An extreme headache cure

Beyond paracetamol … an x-ray showing the neurostimulator embedded in Sander Pleji's back.
Beyond paracetamol … an x-ray showing the neurostimulator embedded in Sander Pleij’s back. Photograph: Sander Pleij

Suffering from chronic cluster headaches, Dutchman Sander Pleij decided to insert a neurostimulator into his body. Controlled by a handheld remote, the device could send electrical impulses to the nerves in his head, calming headaches when they hit. But the implant had unexpected psychological consequences, leading Pleji to suffer from severe panic attacks. Recounting the episode on a blog, he wrote: “The image of a knife flashed through my mind, knife in my skin, in my scar; I would cut myself open with it, rip the technology from my body, if I couldn’t control myself … what? No! But the fear doubled: now I was also afraid I would cut the whole thing out of my body. What was my body doing to me? What was I up to?” As he told Vice Motherboard: “I wasn’t scared of the thing, that it would do something.
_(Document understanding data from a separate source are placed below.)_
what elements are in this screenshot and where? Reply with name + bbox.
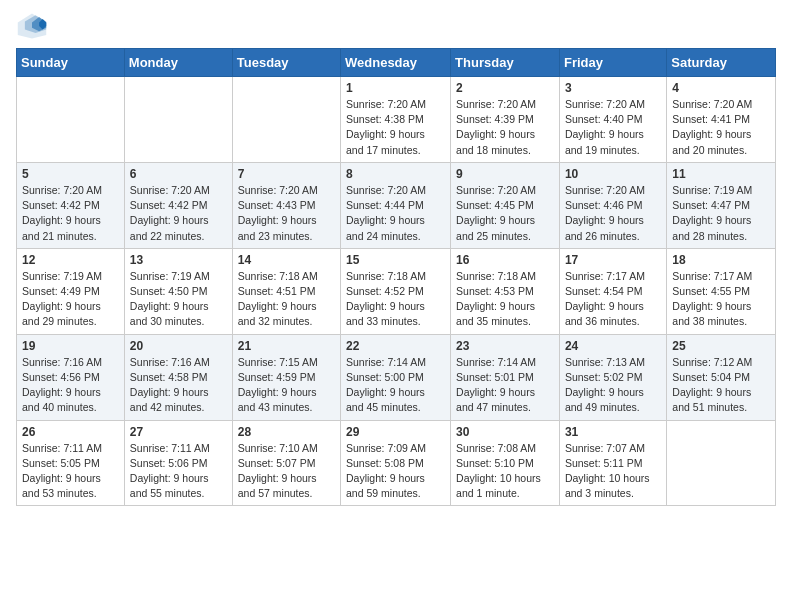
calendar-cell: 8Sunrise: 7:20 AMSunset: 4:44 PMDaylight… [341, 162, 451, 248]
day-info: Sunrise: 7:10 AMSunset: 5:07 PMDaylight:… [238, 441, 335, 502]
calendar-cell: 15Sunrise: 7:18 AMSunset: 4:52 PMDayligh… [341, 248, 451, 334]
weekday-header-row: SundayMondayTuesdayWednesdayThursdayFrid… [17, 49, 776, 77]
day-info: Sunrise: 7:13 AMSunset: 5:02 PMDaylight:… [565, 355, 661, 416]
calendar-cell: 19Sunrise: 7:16 AMSunset: 4:56 PMDayligh… [17, 334, 125, 420]
day-number: 25 [672, 339, 770, 353]
day-number: 17 [565, 253, 661, 267]
day-number: 11 [672, 167, 770, 181]
day-info: Sunrise: 7:11 AMSunset: 5:06 PMDaylight:… [130, 441, 227, 502]
calendar-cell: 2Sunrise: 7:20 AMSunset: 4:39 PMDaylight… [451, 77, 560, 163]
day-number: 14 [238, 253, 335, 267]
weekday-header-tuesday: Tuesday [232, 49, 340, 77]
calendar-cell: 31Sunrise: 7:07 AMSunset: 5:11 PMDayligh… [559, 420, 666, 506]
day-info: Sunrise: 7:17 AMSunset: 4:54 PMDaylight:… [565, 269, 661, 330]
day-info: Sunrise: 7:14 AMSunset: 5:00 PMDaylight:… [346, 355, 445, 416]
day-info: Sunrise: 7:18 AMSunset: 4:51 PMDaylight:… [238, 269, 335, 330]
calendar-cell: 21Sunrise: 7:15 AMSunset: 4:59 PMDayligh… [232, 334, 340, 420]
day-number: 29 [346, 425, 445, 439]
calendar-cell: 23Sunrise: 7:14 AMSunset: 5:01 PMDayligh… [451, 334, 560, 420]
calendar-cell: 5Sunrise: 7:20 AMSunset: 4:42 PMDaylight… [17, 162, 125, 248]
day-info: Sunrise: 7:16 AMSunset: 4:58 PMDaylight:… [130, 355, 227, 416]
calendar-cell: 10Sunrise: 7:20 AMSunset: 4:46 PMDayligh… [559, 162, 666, 248]
day-number: 2 [456, 81, 554, 95]
day-number: 7 [238, 167, 335, 181]
day-info: Sunrise: 7:20 AMSunset: 4:42 PMDaylight:… [130, 183, 227, 244]
weekday-header-saturday: Saturday [667, 49, 776, 77]
day-number: 19 [22, 339, 119, 353]
week-row-3: 19Sunrise: 7:16 AMSunset: 4:56 PMDayligh… [17, 334, 776, 420]
day-number: 30 [456, 425, 554, 439]
week-row-2: 12Sunrise: 7:19 AMSunset: 4:49 PMDayligh… [17, 248, 776, 334]
weekday-header-monday: Monday [124, 49, 232, 77]
calendar-table: SundayMondayTuesdayWednesdayThursdayFrid… [16, 48, 776, 506]
week-row-4: 26Sunrise: 7:11 AMSunset: 5:05 PMDayligh… [17, 420, 776, 506]
calendar-cell: 28Sunrise: 7:10 AMSunset: 5:07 PMDayligh… [232, 420, 340, 506]
logo-icon [16, 10, 48, 42]
day-number: 8 [346, 167, 445, 181]
calendar-cell [17, 77, 125, 163]
calendar-cell: 7Sunrise: 7:20 AMSunset: 4:43 PMDaylight… [232, 162, 340, 248]
calendar-cell: 6Sunrise: 7:20 AMSunset: 4:42 PMDaylight… [124, 162, 232, 248]
day-info: Sunrise: 7:20 AMSunset: 4:42 PMDaylight:… [22, 183, 119, 244]
day-info: Sunrise: 7:15 AMSunset: 4:59 PMDaylight:… [238, 355, 335, 416]
day-number: 24 [565, 339, 661, 353]
day-info: Sunrise: 7:07 AMSunset: 5:11 PMDaylight:… [565, 441, 661, 502]
logo [16, 10, 52, 42]
day-info: Sunrise: 7:18 AMSunset: 4:52 PMDaylight:… [346, 269, 445, 330]
week-row-0: 1Sunrise: 7:20 AMSunset: 4:38 PMDaylight… [17, 77, 776, 163]
calendar-cell: 29Sunrise: 7:09 AMSunset: 5:08 PMDayligh… [341, 420, 451, 506]
day-info: Sunrise: 7:18 AMSunset: 4:53 PMDaylight:… [456, 269, 554, 330]
day-number: 27 [130, 425, 227, 439]
calendar-cell: 3Sunrise: 7:20 AMSunset: 4:40 PMDaylight… [559, 77, 666, 163]
day-info: Sunrise: 7:20 AMSunset: 4:40 PMDaylight:… [565, 97, 661, 158]
calendar-cell: 9Sunrise: 7:20 AMSunset: 4:45 PMDaylight… [451, 162, 560, 248]
day-number: 26 [22, 425, 119, 439]
day-number: 23 [456, 339, 554, 353]
calendar-cell: 13Sunrise: 7:19 AMSunset: 4:50 PMDayligh… [124, 248, 232, 334]
day-info: Sunrise: 7:19 AMSunset: 4:49 PMDaylight:… [22, 269, 119, 330]
day-info: Sunrise: 7:20 AMSunset: 4:45 PMDaylight:… [456, 183, 554, 244]
day-info: Sunrise: 7:16 AMSunset: 4:56 PMDaylight:… [22, 355, 119, 416]
day-number: 18 [672, 253, 770, 267]
calendar-cell: 1Sunrise: 7:20 AMSunset: 4:38 PMDaylight… [341, 77, 451, 163]
calendar-cell: 30Sunrise: 7:08 AMSunset: 5:10 PMDayligh… [451, 420, 560, 506]
day-info: Sunrise: 7:12 AMSunset: 5:04 PMDaylight:… [672, 355, 770, 416]
calendar-cell: 24Sunrise: 7:13 AMSunset: 5:02 PMDayligh… [559, 334, 666, 420]
day-number: 3 [565, 81, 661, 95]
calendar-cell [124, 77, 232, 163]
day-number: 6 [130, 167, 227, 181]
day-info: Sunrise: 7:19 AMSunset: 4:50 PMDaylight:… [130, 269, 227, 330]
day-number: 16 [456, 253, 554, 267]
calendar-cell: 26Sunrise: 7:11 AMSunset: 5:05 PMDayligh… [17, 420, 125, 506]
day-info: Sunrise: 7:11 AMSunset: 5:05 PMDaylight:… [22, 441, 119, 502]
header [16, 10, 776, 42]
day-number: 1 [346, 81, 445, 95]
day-number: 20 [130, 339, 227, 353]
calendar-cell: 20Sunrise: 7:16 AMSunset: 4:58 PMDayligh… [124, 334, 232, 420]
calendar-cell: 22Sunrise: 7:14 AMSunset: 5:00 PMDayligh… [341, 334, 451, 420]
day-info: Sunrise: 7:20 AMSunset: 4:46 PMDaylight:… [565, 183, 661, 244]
day-info: Sunrise: 7:14 AMSunset: 5:01 PMDaylight:… [456, 355, 554, 416]
day-number: 9 [456, 167, 554, 181]
day-number: 22 [346, 339, 445, 353]
calendar-cell [667, 420, 776, 506]
day-number: 21 [238, 339, 335, 353]
calendar-cell: 18Sunrise: 7:17 AMSunset: 4:55 PMDayligh… [667, 248, 776, 334]
calendar-cell: 14Sunrise: 7:18 AMSunset: 4:51 PMDayligh… [232, 248, 340, 334]
calendar-cell: 4Sunrise: 7:20 AMSunset: 4:41 PMDaylight… [667, 77, 776, 163]
day-number: 12 [22, 253, 119, 267]
calendar-cell: 25Sunrise: 7:12 AMSunset: 5:04 PMDayligh… [667, 334, 776, 420]
calendar-cell: 16Sunrise: 7:18 AMSunset: 4:53 PMDayligh… [451, 248, 560, 334]
day-info: Sunrise: 7:20 AMSunset: 4:39 PMDaylight:… [456, 97, 554, 158]
day-info: Sunrise: 7:20 AMSunset: 4:38 PMDaylight:… [346, 97, 445, 158]
day-info: Sunrise: 7:20 AMSunset: 4:44 PMDaylight:… [346, 183, 445, 244]
calendar-cell [232, 77, 340, 163]
calendar-cell: 11Sunrise: 7:19 AMSunset: 4:47 PMDayligh… [667, 162, 776, 248]
day-number: 28 [238, 425, 335, 439]
page: SundayMondayTuesdayWednesdayThursdayFrid… [0, 0, 792, 522]
day-info: Sunrise: 7:08 AMSunset: 5:10 PMDaylight:… [456, 441, 554, 502]
day-info: Sunrise: 7:17 AMSunset: 4:55 PMDaylight:… [672, 269, 770, 330]
day-number: 5 [22, 167, 119, 181]
weekday-header-thursday: Thursday [451, 49, 560, 77]
weekday-header-sunday: Sunday [17, 49, 125, 77]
I was scared of me doing something to the thing.”

The sound of colour

Chromatic scale … Neil Harbisson hears in colour. Photograph: Lars Norgaard/Guardian

For artist Neil Harbisson, the solution to being colour-blind was to transform the world into a polychromatic soundscape. His “eyeborg” antennae – which curves up from the back of his skull to hang in front of his face, like a wayward call-centre headset – is connected to a microchip that translates colour into sound, detecting the light’s hue and converting it into a frequency that he hears as a note. The sensor was originally devised to help him counter a rare form of colour blindness called achromatopsia, which affects one in 33,000 people and means he sees the world in greys. The antenna also allows him to perceive colours beyond the normal human spectrum: he can hear infrared and ultraviolet. “For me, red isn’t the colour of passion as it is for many humans,” he told the Guardian. “It’s a serene colour. Violet, though, is savage to my ears.”

USB finger drive

When Finnish computer programmer Jerry Jalava lost half a finger in a motorbike accident, the obvious solution was to replace it with a USB stick. “It basically started as a joke with my friends,” he said. “Now I only have half a finger, what should I do with it?” The answer from his computer geek chums was a prosthetic finger with a built-in 2GB flash drive, accessed by peeling back a rubbery “nail”. “When I’m using the USB, I just leave my finger inside the slot and pick it up after I’m ready,” he said, adding that he was thinking about upgrading his faux finger to include more storage and wireless technology.